Irish hospitals face a shortage of doctors because new visa arrangements are deterring non-EU doctors from coming to Ireland, the Irish Medical Organisation (IMO) has warned.
The doctors’ organisation, which will hold its annual general meeting in Kerry from tomorrow, has written to the Department of Justice seeking changes to visa arrangements introduced last July.
Since then, doctors wanting to work in Ireland must have their visa renewed with every new contract of employment. Previously, it was standard practice to issue and renew visas for two-year periods.
Dr Chris Luke, consultant in emergency medicine at Cork University Hospital, said ‘‘a perfect storm’’ was brewing and expressed concern that emergency departments would be forced to close due to staff shortages.
The situation is expected to worsen in the second half of the year when the Health Service Executive fully implements shorter working hours for doctors and hospital funding deteriorates.
The IMO said the changed legislation was particularly difficult on non-consultant hospital doctors (NCHDs) or junior doctors, whose contracts are usually issued for six-month periods.
An audit carried out by the Royal College of Physicians in Ireland found that non-EU doctors accounted for more than half of all NCHDs working in Irish hospitals.

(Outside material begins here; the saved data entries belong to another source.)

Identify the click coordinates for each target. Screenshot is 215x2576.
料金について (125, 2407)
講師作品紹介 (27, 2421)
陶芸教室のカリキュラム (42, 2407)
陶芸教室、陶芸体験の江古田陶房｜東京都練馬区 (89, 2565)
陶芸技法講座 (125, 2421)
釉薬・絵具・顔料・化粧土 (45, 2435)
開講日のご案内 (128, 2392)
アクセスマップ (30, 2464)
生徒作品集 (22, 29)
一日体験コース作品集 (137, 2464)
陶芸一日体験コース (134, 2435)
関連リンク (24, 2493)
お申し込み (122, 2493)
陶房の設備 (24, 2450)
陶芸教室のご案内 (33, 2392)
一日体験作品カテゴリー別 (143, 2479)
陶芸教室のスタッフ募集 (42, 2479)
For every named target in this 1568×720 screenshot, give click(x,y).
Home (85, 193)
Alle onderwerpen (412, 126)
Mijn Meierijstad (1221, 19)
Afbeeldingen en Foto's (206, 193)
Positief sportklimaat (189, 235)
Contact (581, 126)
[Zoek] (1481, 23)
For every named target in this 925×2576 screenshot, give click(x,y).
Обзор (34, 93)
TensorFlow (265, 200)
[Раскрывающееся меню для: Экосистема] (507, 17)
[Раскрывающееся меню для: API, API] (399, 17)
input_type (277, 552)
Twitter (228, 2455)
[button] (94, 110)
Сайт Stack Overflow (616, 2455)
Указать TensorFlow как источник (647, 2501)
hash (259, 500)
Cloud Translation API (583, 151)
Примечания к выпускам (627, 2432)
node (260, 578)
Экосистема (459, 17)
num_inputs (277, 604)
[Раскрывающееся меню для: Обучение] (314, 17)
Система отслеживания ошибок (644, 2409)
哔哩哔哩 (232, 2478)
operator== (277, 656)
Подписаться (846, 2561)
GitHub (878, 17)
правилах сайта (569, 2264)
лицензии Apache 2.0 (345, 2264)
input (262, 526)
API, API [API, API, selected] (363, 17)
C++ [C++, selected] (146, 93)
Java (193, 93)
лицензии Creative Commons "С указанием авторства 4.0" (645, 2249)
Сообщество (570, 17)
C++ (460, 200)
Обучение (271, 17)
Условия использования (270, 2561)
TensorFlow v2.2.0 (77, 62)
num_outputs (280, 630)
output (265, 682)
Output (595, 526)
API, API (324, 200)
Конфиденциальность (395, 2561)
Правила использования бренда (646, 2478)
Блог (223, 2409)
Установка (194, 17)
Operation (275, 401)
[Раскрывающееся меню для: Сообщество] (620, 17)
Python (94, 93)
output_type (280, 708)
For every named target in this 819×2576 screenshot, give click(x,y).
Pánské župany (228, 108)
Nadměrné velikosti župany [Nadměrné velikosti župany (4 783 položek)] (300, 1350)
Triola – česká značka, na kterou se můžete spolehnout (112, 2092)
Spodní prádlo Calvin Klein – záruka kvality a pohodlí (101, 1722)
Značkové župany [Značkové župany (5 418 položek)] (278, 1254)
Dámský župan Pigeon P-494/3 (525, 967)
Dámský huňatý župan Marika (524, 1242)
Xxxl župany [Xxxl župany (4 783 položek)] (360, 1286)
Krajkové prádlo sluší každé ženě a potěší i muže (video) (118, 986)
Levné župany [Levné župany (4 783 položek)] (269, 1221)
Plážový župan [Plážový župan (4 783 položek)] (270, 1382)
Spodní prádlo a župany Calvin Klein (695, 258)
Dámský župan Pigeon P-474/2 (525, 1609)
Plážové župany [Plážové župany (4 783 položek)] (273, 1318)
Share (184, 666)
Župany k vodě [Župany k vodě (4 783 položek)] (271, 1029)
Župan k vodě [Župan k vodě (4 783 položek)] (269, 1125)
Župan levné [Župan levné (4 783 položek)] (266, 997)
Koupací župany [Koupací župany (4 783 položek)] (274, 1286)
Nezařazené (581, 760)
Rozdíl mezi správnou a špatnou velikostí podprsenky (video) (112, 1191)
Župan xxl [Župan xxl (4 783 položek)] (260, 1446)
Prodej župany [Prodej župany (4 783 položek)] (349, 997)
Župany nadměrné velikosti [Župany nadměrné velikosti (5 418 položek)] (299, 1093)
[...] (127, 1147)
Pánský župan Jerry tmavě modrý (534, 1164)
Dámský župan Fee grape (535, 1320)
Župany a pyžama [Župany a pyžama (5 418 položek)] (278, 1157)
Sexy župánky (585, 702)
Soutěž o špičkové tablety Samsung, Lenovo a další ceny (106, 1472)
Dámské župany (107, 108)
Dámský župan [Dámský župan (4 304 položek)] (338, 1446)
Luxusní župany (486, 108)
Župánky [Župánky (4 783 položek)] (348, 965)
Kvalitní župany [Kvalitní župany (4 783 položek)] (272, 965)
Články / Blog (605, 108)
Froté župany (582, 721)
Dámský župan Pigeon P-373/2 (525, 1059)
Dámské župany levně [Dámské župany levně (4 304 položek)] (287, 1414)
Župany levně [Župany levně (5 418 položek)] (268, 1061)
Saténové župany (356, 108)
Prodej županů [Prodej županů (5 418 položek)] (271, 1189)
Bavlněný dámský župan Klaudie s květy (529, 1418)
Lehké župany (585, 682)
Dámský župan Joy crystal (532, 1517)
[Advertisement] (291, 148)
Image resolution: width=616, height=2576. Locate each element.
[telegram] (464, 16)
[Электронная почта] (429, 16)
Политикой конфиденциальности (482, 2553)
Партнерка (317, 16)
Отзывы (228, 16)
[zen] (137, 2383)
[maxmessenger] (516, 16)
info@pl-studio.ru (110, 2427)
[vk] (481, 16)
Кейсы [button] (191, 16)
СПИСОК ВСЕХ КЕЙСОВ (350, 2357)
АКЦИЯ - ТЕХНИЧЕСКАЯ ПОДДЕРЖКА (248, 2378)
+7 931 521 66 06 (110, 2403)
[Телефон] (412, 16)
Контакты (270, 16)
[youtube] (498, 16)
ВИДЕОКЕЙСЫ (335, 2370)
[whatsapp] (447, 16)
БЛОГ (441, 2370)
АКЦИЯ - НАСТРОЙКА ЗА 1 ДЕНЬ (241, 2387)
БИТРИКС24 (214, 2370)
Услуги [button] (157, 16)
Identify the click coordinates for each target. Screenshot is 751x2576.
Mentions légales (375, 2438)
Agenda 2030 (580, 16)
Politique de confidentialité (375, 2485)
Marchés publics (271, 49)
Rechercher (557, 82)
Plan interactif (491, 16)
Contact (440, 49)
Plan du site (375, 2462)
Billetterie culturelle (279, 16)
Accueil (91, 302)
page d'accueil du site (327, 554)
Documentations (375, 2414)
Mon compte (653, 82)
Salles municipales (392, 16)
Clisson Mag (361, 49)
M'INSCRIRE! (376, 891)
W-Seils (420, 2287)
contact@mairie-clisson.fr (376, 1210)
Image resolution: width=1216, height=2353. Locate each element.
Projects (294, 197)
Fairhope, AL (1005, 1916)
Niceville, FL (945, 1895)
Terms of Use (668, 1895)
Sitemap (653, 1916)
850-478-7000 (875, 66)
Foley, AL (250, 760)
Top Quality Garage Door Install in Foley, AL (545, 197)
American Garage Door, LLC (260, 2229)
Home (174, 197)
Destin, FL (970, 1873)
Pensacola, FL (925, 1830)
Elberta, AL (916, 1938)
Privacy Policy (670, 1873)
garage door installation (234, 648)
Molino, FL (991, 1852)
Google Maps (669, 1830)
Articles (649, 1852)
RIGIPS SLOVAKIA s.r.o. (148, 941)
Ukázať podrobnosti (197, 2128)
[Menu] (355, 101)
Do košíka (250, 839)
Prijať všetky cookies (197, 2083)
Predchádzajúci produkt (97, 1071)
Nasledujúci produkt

In its submission to the Department of Justice, the IMO proposed a reversion to the previous arrangement, or a system whereby non-EU doctors working in Ireland would be given two-year visas after they had worked in the country for a year.
Shirley Coulter, senior industrial relations executive with the IMO, said non-EU doctors were critical to the Irish health system and should be incentivised to work here.
The IMO said there was evidence of a significant fall in the number of applications for NCHD posts that began on January this year, ‘‘with a large number of doctors either not choosing to come to Ireland or leaving here to work in Britain, Australia, New Zealand and the USA’’.
Consultants across the country have reported shortages of hospital doctors in different specialities, with emergency medicine particularly badly affected.